Build cron expressions visually with this free cron expression generator. Select minute, hour, day, month, and weekday from dropdown menus, see the next 5 scheduled run times, and use common presets -- all processed locally in your browser.
A cron expression is a string of five fields separated by spaces that defines a schedule for automated tasks. The fields represent minute (0-59), hour (0-23), day of month (1-31), month (1-12), and day of week (0-6, where 0 is Sunday). An asterisk (*) means "every value" for that field. Cron expressions are used in Unix/Linux cron jobs, CI/CD pipelines, cloud schedulers, and many other automation systems.
Read each field left to right: minute 0, hour 9, any day of month, any month, weekdays 1 through 5 (Monday to Friday). So "0 9 * * 1-5" means "at 9:00 AM every weekday." Special characters include: * (every), / (step, e.g., */5 means every 5), - (range), and , (list). This cron expression generator builds the expression for you so you do not need to memorize the syntax.

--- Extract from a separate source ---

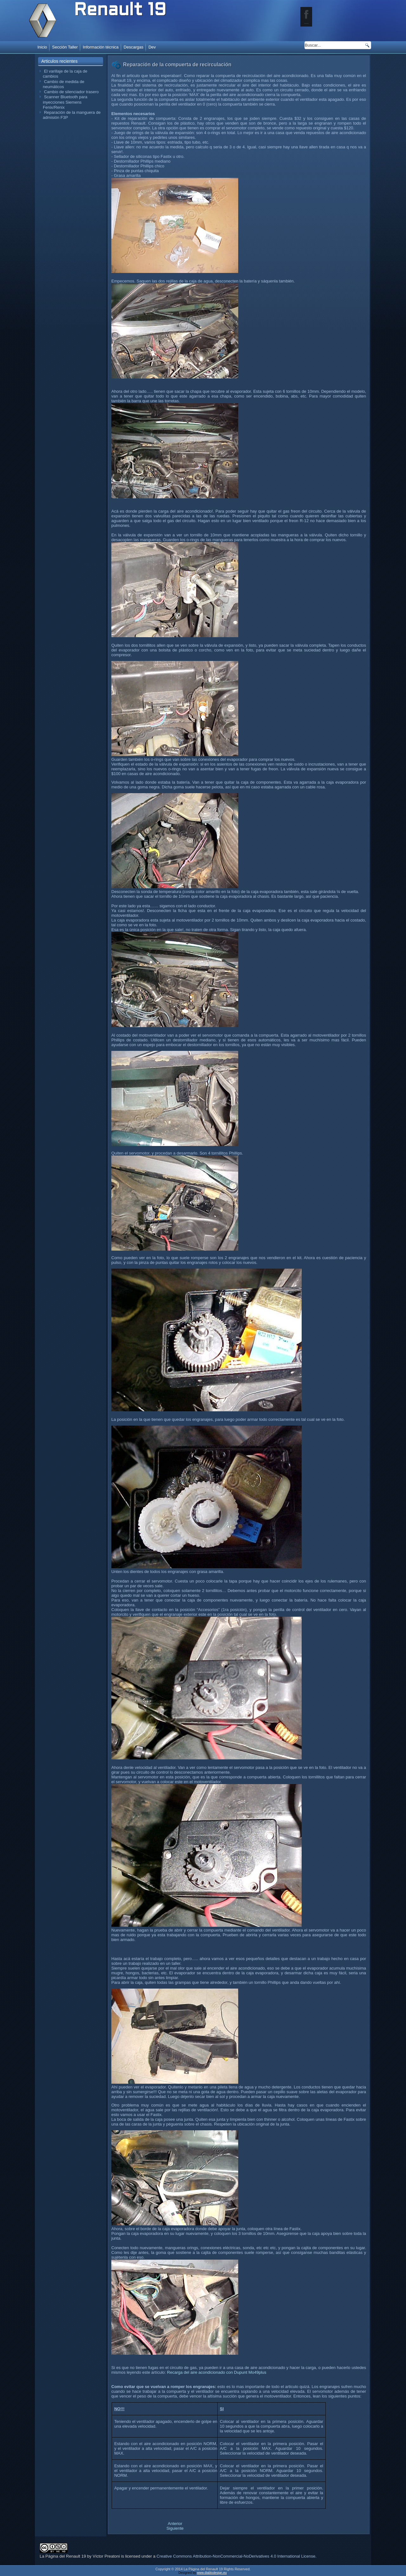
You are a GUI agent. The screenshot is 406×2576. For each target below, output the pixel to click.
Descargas (133, 47)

Standard Unix cron uses 5 fields (minute, hour, day, month, weekday). Some systems add a sixth field at the beginning for seconds (0-59). Cloud platforms like AWS CloudWatch and some Java schedulers (Quartz) use 6-field expressions. This generator builds standard 5-field cron expressions, which are the most widely supported format across crontab, GitHub Actions, Kubernetes CronJobs, and similar tools.
Yes. The 5-field cron expressions generated by this tool work directly with GitHub Actions (schedule trigger), Kubernetes CronJobs, AWS EventBridge, Google Cloud Scheduler, standard Linux crontab, and most other automation platforms. Simply copy the generated expression and paste it into your configuration. The "next 5 run times" display helps you verify the schedule is correct before deploying.